WASHINGTON, D.C. — Abortion has been prominent in the news cycle for most of January as many state legislatures scrambled to get various measures passed near the anniversary of the landmark Roe v. Wade decision, and controversy still swirled about an incident between young March for Life attendees and marchers at another demonstration in Washington.
Lawyer Thomas Brejcha, president and chief counsel for the pro-life Thomas More Society, gave a telephone interview to Catholic News Service Jan. 25 to discuss the current legal landscape surrounding abortion, how current court and legislative battles fit into that landscape, and his hopes for the pro-life movement going forward.
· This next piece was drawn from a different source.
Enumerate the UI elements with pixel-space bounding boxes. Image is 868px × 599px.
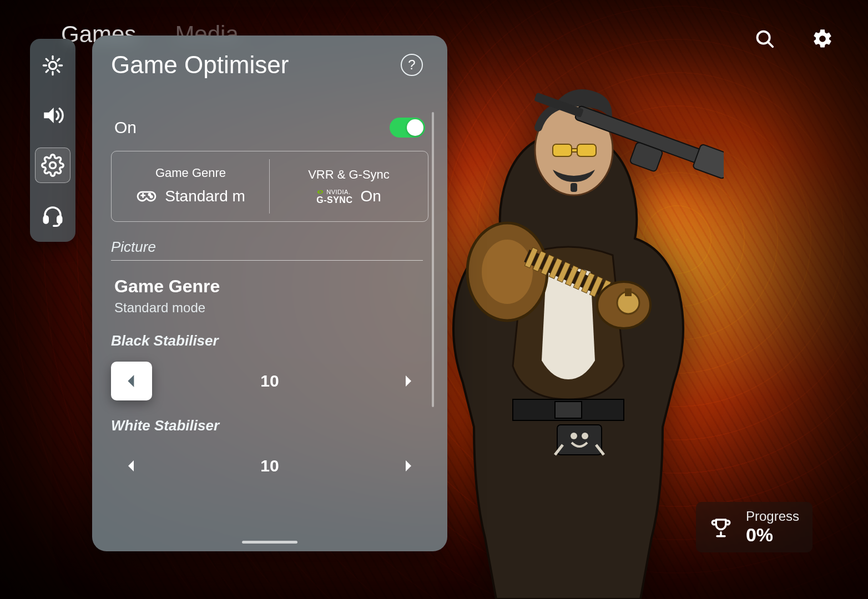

“We have to be as aggressive as possible on as many fronts as possible,” Brejcha said, noting how legal precedent indicates the abortion issue has been “anything but settled” since Roe v. Wade, which was decided in 1973.
In the past year, Brejcha noted, the pro-life movement lost some key battles but scored a significant victory with the nomination of Brett Kavanaugh to the Supreme Court. Brejcha expressed high hopes for Kavanaugh, calling him “very qualified” and told CNS that the new justice had hired a woman from Yale Law Students for Life as a clerk.
Kavanaugh, a former D.C. Circuit judge, who was nominated to the bench by President Donald Trump in May 2018, proved to be a polarizing figure as the interests of both pro-lifers and of supporters of legal abortion recognized he would provide a “swing vote” that could overturn standing abortion precedent.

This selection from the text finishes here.